INPUT RECORDS:

------

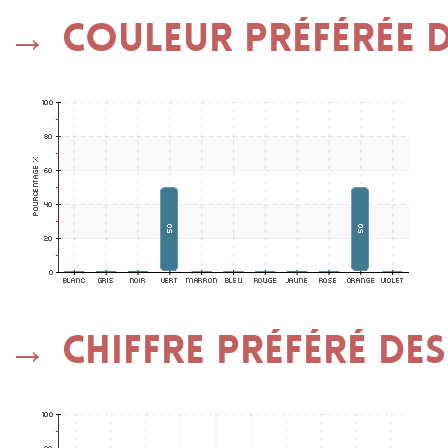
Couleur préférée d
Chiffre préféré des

------

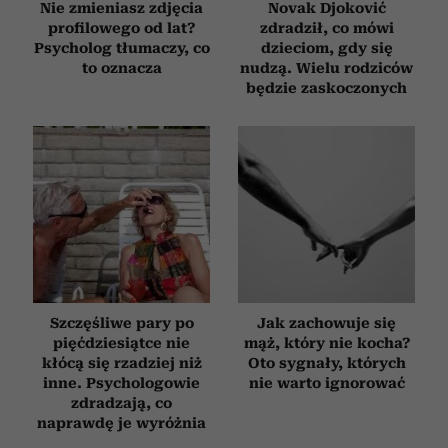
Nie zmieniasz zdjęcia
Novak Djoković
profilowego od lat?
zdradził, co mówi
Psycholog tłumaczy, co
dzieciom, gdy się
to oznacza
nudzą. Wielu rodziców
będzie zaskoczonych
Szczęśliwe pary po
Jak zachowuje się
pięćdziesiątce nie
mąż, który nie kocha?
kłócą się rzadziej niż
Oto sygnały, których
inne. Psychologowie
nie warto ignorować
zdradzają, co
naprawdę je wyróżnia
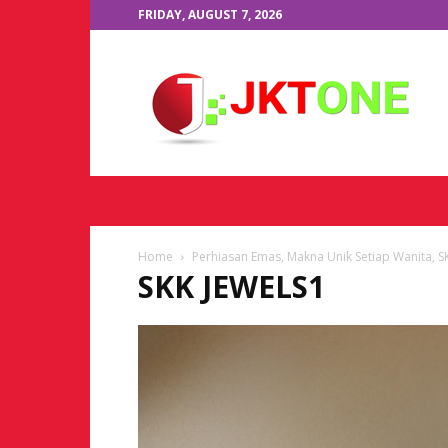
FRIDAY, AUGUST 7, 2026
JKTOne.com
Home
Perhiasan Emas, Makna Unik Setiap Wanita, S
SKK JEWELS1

------

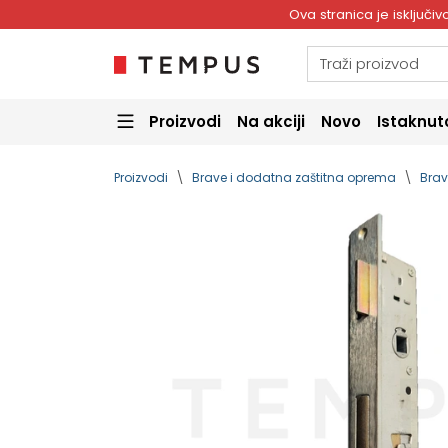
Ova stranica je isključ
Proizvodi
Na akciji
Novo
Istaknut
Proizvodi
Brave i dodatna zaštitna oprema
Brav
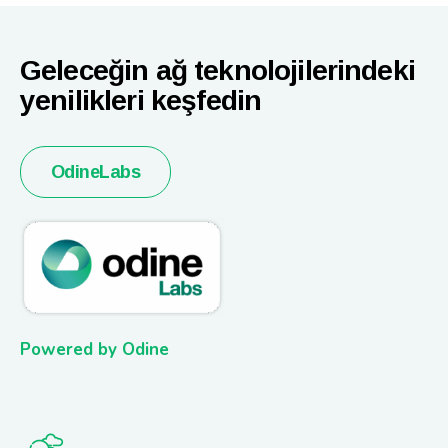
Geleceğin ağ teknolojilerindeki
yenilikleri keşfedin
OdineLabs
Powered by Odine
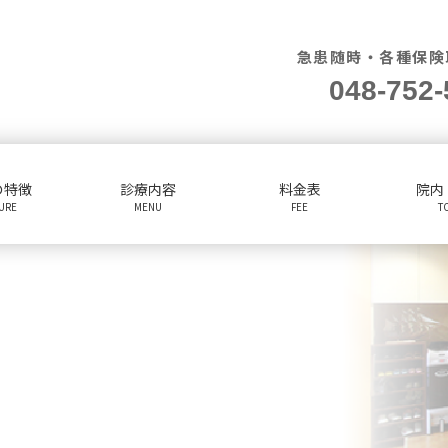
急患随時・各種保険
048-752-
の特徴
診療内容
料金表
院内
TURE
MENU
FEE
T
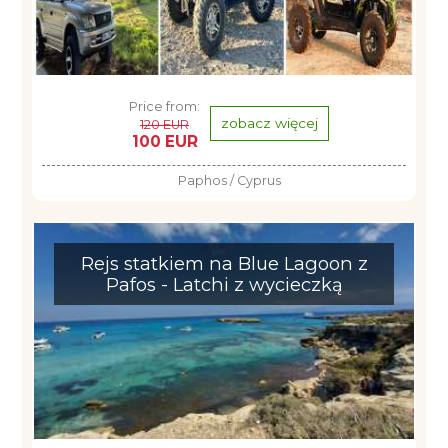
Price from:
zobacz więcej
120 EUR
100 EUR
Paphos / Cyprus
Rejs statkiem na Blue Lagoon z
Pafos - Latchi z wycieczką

------

Once you reach the line with "Rejs statkiem na Blue Lagoon z" in the data above, copy it and every line after it exactly, up to and including the line with "Pafos - Latchi z wycieczką".

Rejs statkiem na Blue Lagoon z
Pafos - Latchi z wycieczką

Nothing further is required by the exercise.